Answer:
The above solution is your answer .
Integration
We need to evaluate the following integral.
[tex] \displaystyle I = \int \frac{x + 1}{x(x {e}^{x} + 2)} \ dx[/tex]
Can be rewritten as,
[tex] \displaystyle \implies I= \int \frac{ {e}^{x} (x + 1)}{x {e}^{x} (x {e}^{x} + 2)} \ dx[/tex]
Now we will use method of substitution to solve it further.
[tex] \bf{Put \ xe^x = t \implies e^x(x+1) \ dx = dt}[/tex]
[tex] \displaystyle \implies I = \int \frac{dt}{t (t + 2)}[/tex]
[tex] \displaystyle \implies I = \frac{1}{2} \int \frac{(t + 2) - t}{t (t + 2)} \ dt[/tex]

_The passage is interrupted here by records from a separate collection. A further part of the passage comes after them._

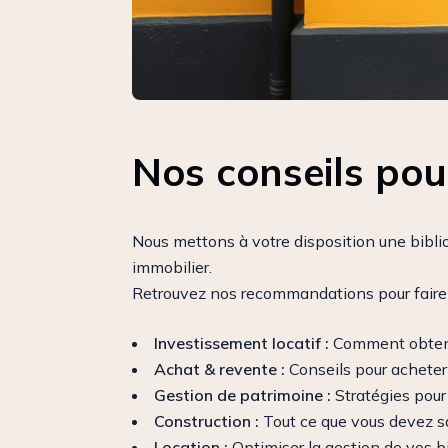
Nos conseils pour
Nous mettons à votre disposition une bibli
immobilier.
Retrouvez nos recommandations pour faire l
Investissement locatif :
Comment obtenir
Achat & revente :
Conseils pour acheter 
Gestion de patrimoine :
Stratégies pour 
Construction :
Tout ce que vous devez sa
Location :
Optimiser la gestion de vos b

[tex] \displaystyle \implies I = \frac{1}{2} \int \frac{1}{t} - \frac{1}{t + 2} \ dt[/tex]
Now we will use the following identity:
[tex] \boxed{ \int \frac{dx}{x + a} = \log | x + a | + c }[/tex]
Using this, we get:
[tex] {\displaystyle \implies I = \frac{1}{2} \bigg( \log |t| - \log |t + 2| \bigg) + c}[/tex]
[tex] \displaystyle \implies I = \frac{1}{2} \log \left | \frac{t}{t + 2} \right| + c[/tex]
Undoing the substitution, we get:
[tex] \displaystyle \implies I = \frac{1}{2} \log \left | \frac{x {e}^{x} }{x {e}^{x} + 2} \right| + c[/tex]
This is the required answer.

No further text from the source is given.